(Work to be completed)
Return only the lines below starting at the line containing "Influencers" and ending at the line containing "borrowers who do not always fit the", both included, exactly as they are and with no pictures.

(Entries shown)
--- START ---
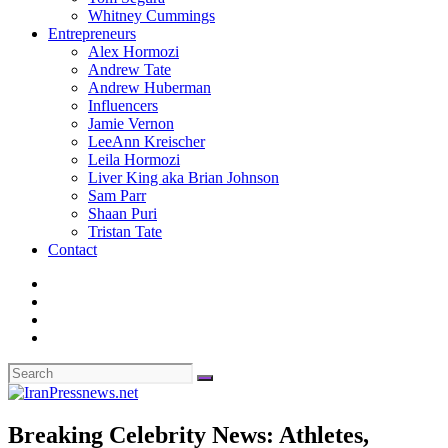
Whitney Cummings
Entrepreneurs
Alex Hormozi
Andrew Tate
Andrew Huberman
Influencers
Jamie Vernon
LeeAnn Kreischer
Leila Hormozi
Liver King aka Brian Johnson
Sam Parr
Shaan Puri
Tristan Tate
Contact
Breaking Celebrity News: Athletes,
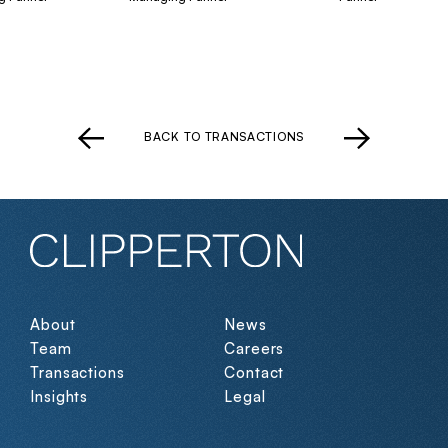
BACK TO TRANSACTIONS
About
News
Team
Careers
Transactions
Contact
Insights
Legal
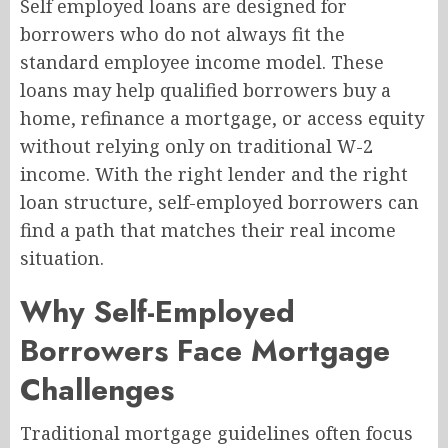
Self employed loans are designed for
borrowers who do not always fit the
standard employee income model. These
loans may help qualified borrowers buy a
home, refinance a mortgage, or access equity
without relying only on traditional W-2
income. With the right lender and the right
loan structure, self-employed borrowers can
find a path that matches their real income
situation.
Why Self-Employed
Borrowers Face Mortgage
Challenges
Traditional mortgage guidelines often focus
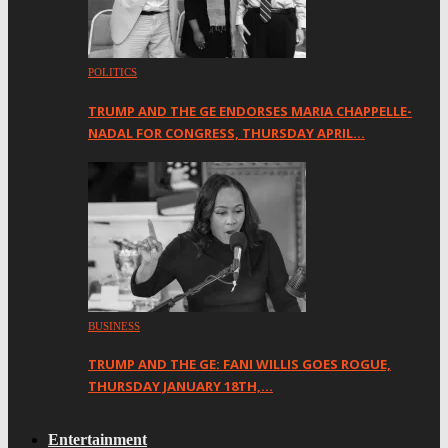
POLITICS
TRUMP AND THE GE ENDORSES MARIA CHAPPELLE-
NADAL FOR CONGRESS, THURSDAY APRIL…
BUSINESS
TRUMP AND THE GE: FANI WILLIS GOES ROGUE,
THURSDAY JANUARY 18TH,…
Entertainment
--- END ---
(Exercise output)
Influencers
Jamie Vernon
LeeAnn Kreischer
Leila Hormozi
Liver King aka Brian Johnson
Sam Parr
Shaan Puri
Tristan Tate
Contact
Breaking Celebrity News: Athletes,
BACK TO TRANSACTIONS
About
News
Team
Careers
Transactions
Contact
Insights
Legal
Self employed loans are designed for
borrowers who do not always fit the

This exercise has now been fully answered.